(TASK TO COMPLETE)
Extract the final stretch of the data: the line that contains "cozy display, or" and every line after it, unaltered, and no other lines.

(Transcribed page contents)
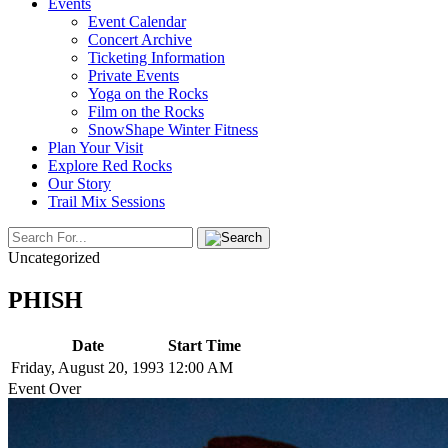
Events
Event Calendar
Concert Archive
Ticketing Information
Private Events
Yoga on the Rocks
Film on the Rocks
SnowShape Winter Fitness
Plan Your Visit
Explore Red Rocks
Our Story
Trail Mix Sessions
Uncategorized
PHISH
Date
Start Time
Friday, August 20, 1993
12:00 AM
Event Over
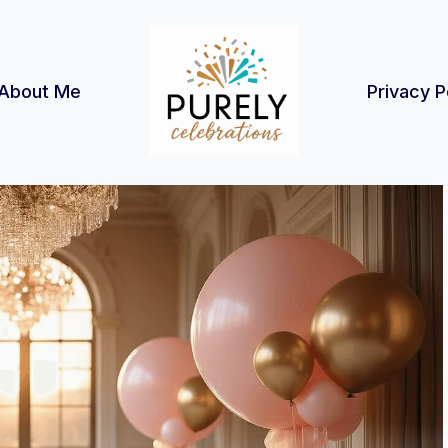
About Me
Privacy P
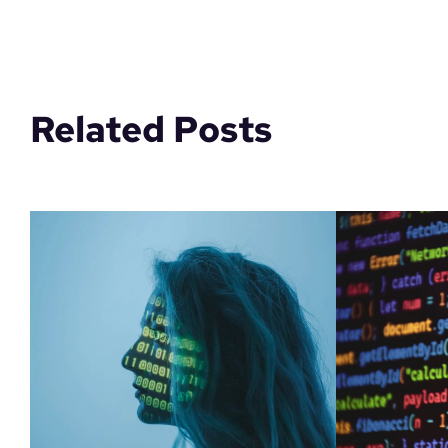
Related Posts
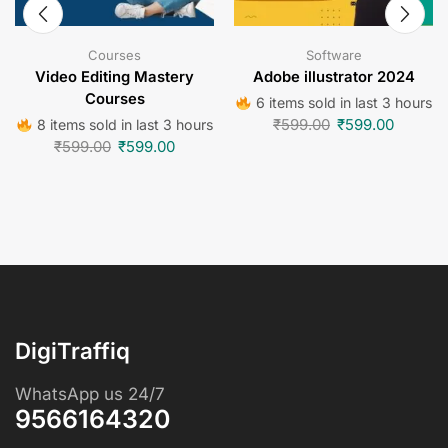
Courses
Software
Video Editing Mastery
Adobe illustrator 2024
Courses
6 items sold in last 3 hours
₹
599.00
₹
599.00
8 items sold in last 3 hours
₹
599.00
₹
599.00
DigiTraffiq
WhatsApp us 24/7
9566164320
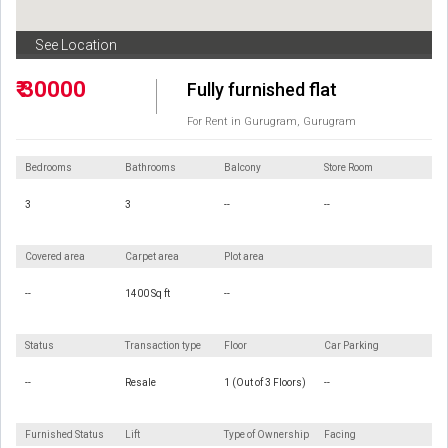
See Location
₹ 30000
Fully furnished flat
For Rent in Gurugram, Gurugram
Bedrooms
Bathrooms
Balcony
Store Room
3
3
--
--
Covered area
Carpet area
Plot area
--
1400 Sq ft
--
Status
Transaction type
Floor
Car Parking
--
Resale
1 (Out of 3 Floors)
--
Furnished Status
Lift
Type of Ownership
Facing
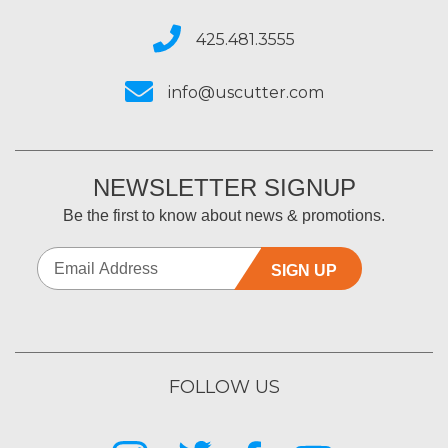
425.481.3555
info@uscutter.com
NEWSLETTER SIGNUP
Be the first to know about news & promotions.
SIGN UP
FOLLOW US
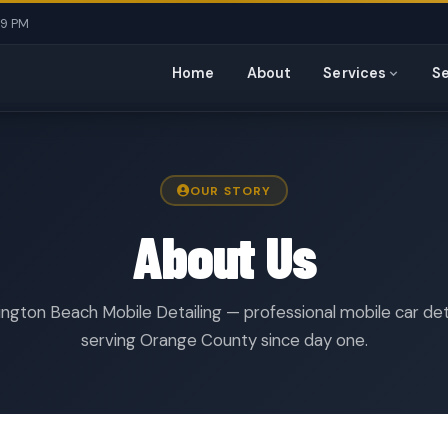
 9 PM
Home
About
Services
Se
OUR STORY
About Us
ngton Beach Mobile Detailing — professional mobile car det
serving Orange County since day one.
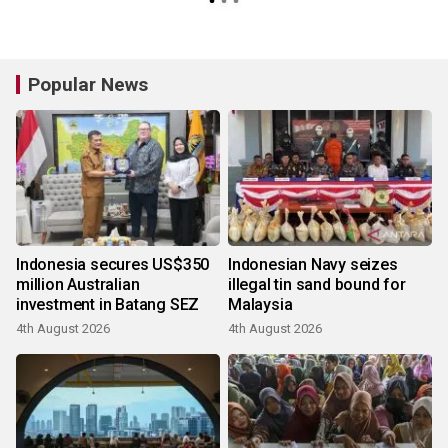
Popular News
Indonesia secures US$350
Indonesian Navy seizes
million Australian
illegal tin sand bound for
investment in Batang SEZ
Malaysia
4th August 2026
4th August 2026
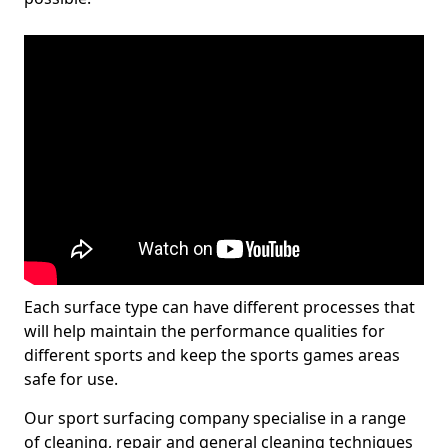
Each surface type can have different processes that
will help maintain the performance qualities for
different sports and keep the sports games areas
safe for use.
Our sport surfacing company specialise in a range
of cleaning, repair and general cleaning techniques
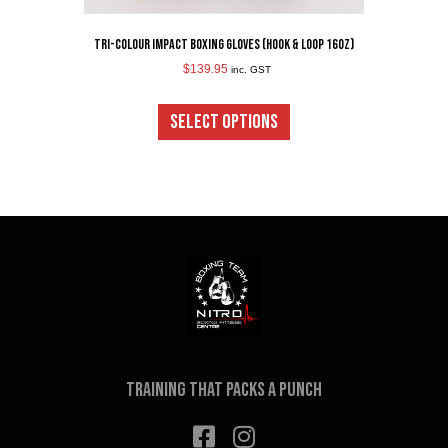
Tri-Colour Impact Boxing Gloves (Hook & Loop 16oz)
$
139.95
inc. GST
This
product
SELECT OPTIONS
has
multiple
variants.
The
options
may
be
chosen
on
the
product
page
Training that packs a punch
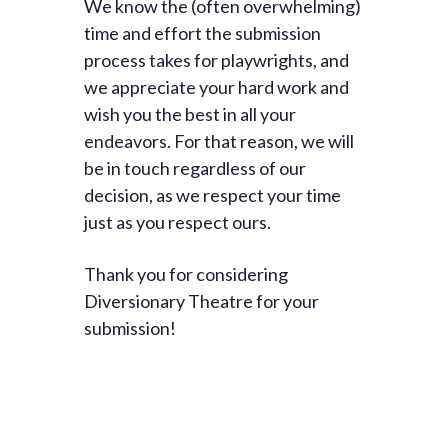
We know the (often overwhelming)
time and effort the submission
process takes for playwrights, and
we appreciate your hard work and
wish you the best in all your
endeavors. For that reason, we will
be in touch regardless of our
decision, as we respect your time
just as you respect ours.
Thank you for considering
Diversionary Theatre for your
submission!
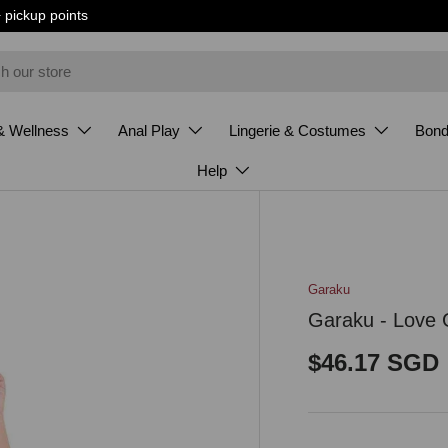
+ pickup points
& Wellness
Anal Play
Lingerie & Costumes
Bon
Help
Garaku
Garaku - Love 
Regular pri
$46.17 SGD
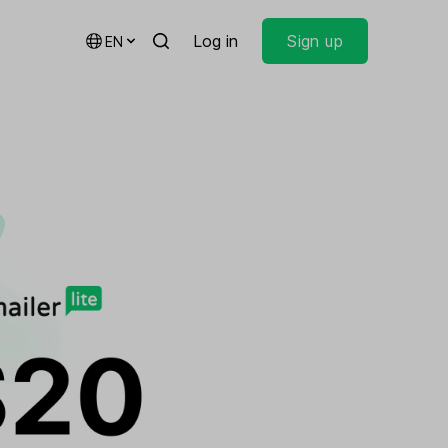
Log in
Sign up
EN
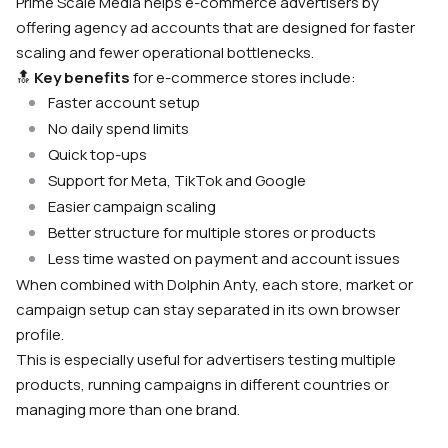
Prime Scale Media helps e-commerce advertisers by
offering agency ad accounts that are designed for faster
scaling and fewer operational bottlenecks.
🔝
Key benefits
for e-commerce stores include:
Faster account setup
No daily spend limits
Quick top-ups
Support for Meta, TikTok and Google
Easier campaign scaling
Better structure for multiple stores or products
Less time wasted on payment and account issues
When combined with Dolphin Anty, each store, market or
campaign setup can stay separated in its own browser
profile.
This is especially useful for advertisers testing multiple
products, running campaigns in different countries or
managing more than one brand.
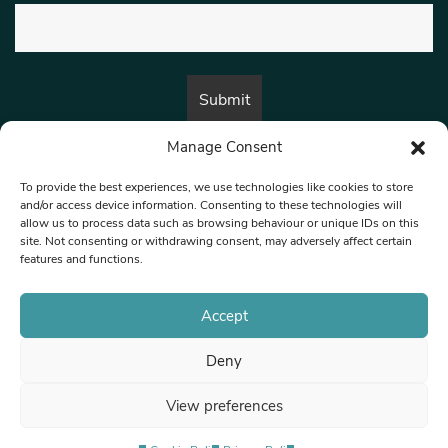
Manage Consent
By submitting this form, you are consenting to receive marketing emails
from:
Beat Media Group
, London, TW1 3LP.
To provide the best experiences, we use technologies like cookies to store
and/or access device information. Consenting to these technologies will
allow us to process data such as browsing behaviour or unique IDs on this
site. Not consenting or withdrawing consent, may adversely affect certain
© 1997-2026 North West Londoner.
Built by Tigerfish
features and functions.
Privacy Policy
Accept
Deny
Terms & Conditions
View preferences
Editorial Complaints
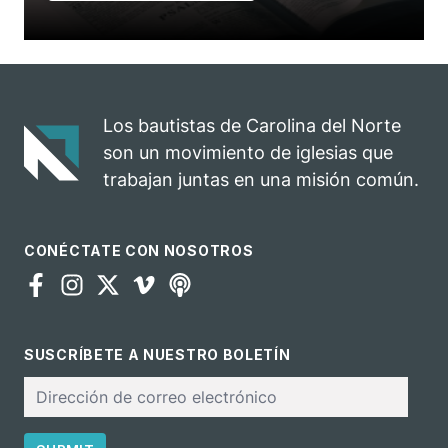
Los bautistas de Carolina del Norte
son un movimiento de iglesias que
trabajan juntas en una misión común.
CONÉCTATE CON NOSOTROS
SUSCRÍBETE A NUESTRO BOLETÍN
Correo
electrónico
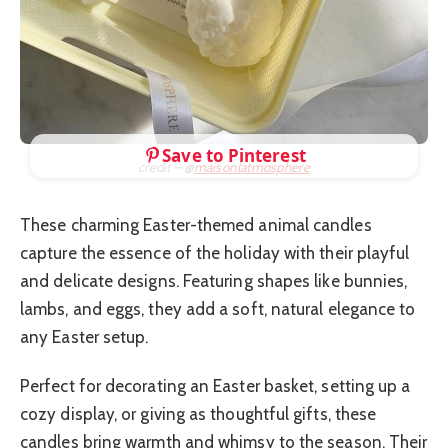
Save to Pinterest
credit – @
maisonlatmosphere
These charming Easter-themed animal candles
capture the essence of the holiday with their playful
and delicate designs. Featuring shapes like bunnies,
lambs, and eggs, they add a soft, natural elegance to
any Easter setup.
Perfect for decorating an Easter basket, setting up a
cozy display, or giving as thoughtful gifts, these
candles bring warmth and whimsy to the season. Their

(SOLUTION)
cozy display, or giving as thoughtful gifts, these
candles bring warmth and whimsy to the season. Their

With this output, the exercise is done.